Vitamin B12 und Folsäure: warum die Lücke verdeckt wird

Futures Nutrition Redaktion · 12. August 2026

Vitamin B12 und Folsäure: warum die Lücke verdeckt wird

Vitamin B12 und Folsäure: warum die Lücke verdeckt wird

  1. August 2026

Die kurze Antwort: Die beiden werden zusammen genannt, weil sie im selben Stoffwechselschritt zusammenarbeiten — und weil reichlich Folsäure die auffälligste Spur eines Vitamin-B12-Mangels wieder verschwinden lässt, während die neurologische Seite weiterläuft. Genau dieser Punkt ist der Grund, warum es für Folsäure überhaupt eine Obergrenze gibt: Die EFSA hat sie 2023 erneut auf das Risiko gestützt, dass sich neurologische Symptome bei einem Cobalaminmangel unter Folsäure weiterentwickeln.

Für den Einkauf heißt das nicht „Finger weg von Folsäure". Es heißt: Wer hochdosierte Folsäure nimmt, sollte wissen, wie es um sein Vitamin B12 steht. Beide Vitamine sind billig, beide sind gut verfügbar — nur die Reihenfolge der Fragen ist wichtig.

Ein Enzym, zwei Vitamine

Folat kommt aus dem Blut als 5-Methyltetrahydrofolat (5-MTHF) in der Zelle an. Dort ist es zunächst zu nichts zu gebrauchen: Es wird erst dann in den zellulären Folatpool aufgenommen, wenn es das Enzym Methionin-Synthase passiert hat — und dieses Enzym braucht Vitamin B12 als Cofaktor.

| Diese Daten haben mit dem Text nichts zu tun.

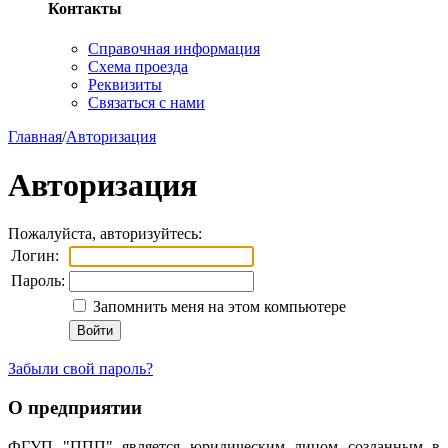
Контакты
Справочная информация
Схема проезда
Реквизиты
Связаться с нами
Главная
/
Авторизация
Авторизация
Пожалуйста, авторизуйтесь:
Логин:
Пароль:
Запомнить меня на этом компьютере
Забыли свой пароль?
О предприятии
ФГУП "ППП" является юридическим лицом созданным в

Die EFSA beschreibt den Schritt in ihrer Bewertung zur Folsäure-Obergrenze genau so: Die Methylgruppe wird abgenommen und auf Homocystein übertragen, es entsteht Methionin, und das zurückbleibende Tetrahydrofolat steht wieder für die Purin- und Thymidinsynthese zur Verfügung — also für den Bau neuer DNA.

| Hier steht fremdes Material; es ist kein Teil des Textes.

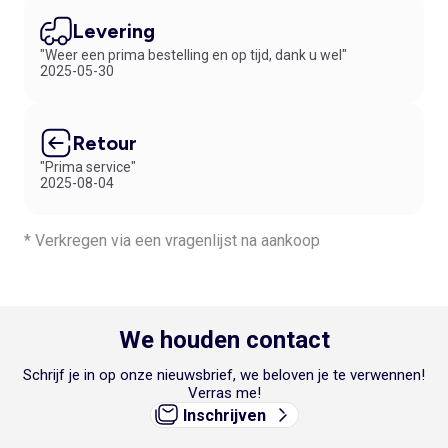
Levering
"Weer een prima bestelling en op tijd, dank u wel"
2025-05-30
Retour
"Prima service"
2025-08-04
* Verkregen via een vragenlijst na aankoop
We houden contact
Schrijf je in op onze nieuwsbrief, we beloven je te verwennen!
Verras me!
Inschrijven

Das Bundesinstitut für Risikobewertung formuliert dieselbe Abhängigkeit von der anderen Seite: Als Coenzym Methylcobalamin unterstützt Vitamin B12 die Remethylierung von Homocystein zu Methionin, und Voraussetzung dafür ist, dass neben B12 auch Vitamin B6 und Folat in ausreichender Menge vorhanden sind. Fehlt B12, steigt Homocystein im Blut an.

Daraus folgt die Besonderheit, an der sich alles Weitere entscheidet: Fehlt Vitamin B12, steckt das Folat in der Zelle in seiner Methylform fest. Es ist da, es ist im Blut messbar — aber es kommt an der Stelle, an der DNA gebaut wird, nicht an. Ein B12-Mangel erzeugt deshalb im Knochenmark exakt das Bild eines Folatmangels: gestörte Zellteilung in einem Gewebe, das sich ständig teilt, und daraus eine Blutarmut mit auffällig großen roten Blutkörperchen.

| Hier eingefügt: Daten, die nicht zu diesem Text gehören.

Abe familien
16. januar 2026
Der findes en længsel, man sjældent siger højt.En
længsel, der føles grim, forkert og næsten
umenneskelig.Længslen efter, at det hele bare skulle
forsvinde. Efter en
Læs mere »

Warum reichlich Folsäure das Blutbild wieder in Ordnung bringt

Wenn man in diese Situation genügend Folsäure hineingibt, wird der blockierte Weg umgangen: Es steht wieder Folat für die DNA-Synthese bereit, die Blutbildung normalisiert sich, das große Blutbild sieht unauffällig aus. Der zweite B12-abhängige Stoffwechselweg wird davon aber nicht berührt — der, bei dem Methylmalonsäure anfällt und dessen Ausfall die neurologischen Auffälligkeiten erklärt. Das ist der Vorgang, der in der Fachliteratur „Maskierung" heißt: Der auffälligste und am leichtesten zu messende Hinweis verschwindet, die Ursache bleibt.

Wie ernst die Fachgremien das nehmen, sieht man daran, dass die gesamte Obergrenze für Folsäure auf diesem einen Endpunkt steht. Der frühere Wissenschaftliche Lebensmittelausschuss der EU-Kommission (SCF) leitete im Jahr 2000 aus Fallberichten einen LOAEL — die niedrigste Zufuhr, bei der eine unerwünschte Wirkung beobachtet wurde — von 5.000 µg Folsäure pro Tag ab, teilte durch einen Unsicherheitsfaktor von 5 und kam so auf 1.000 µg pro Tag für Erwachsene. Das EFSA-Panel hat diese Ableitung 2023 überprüft, für Krebsrisiken und kognitive Funktion keinen belastbaren Zusammenhang gefunden und den alten Wert bestätigt: Es gebe keine neuen Daten, die die Dosis-Wirkungs-Beziehung besser beschreiben würden.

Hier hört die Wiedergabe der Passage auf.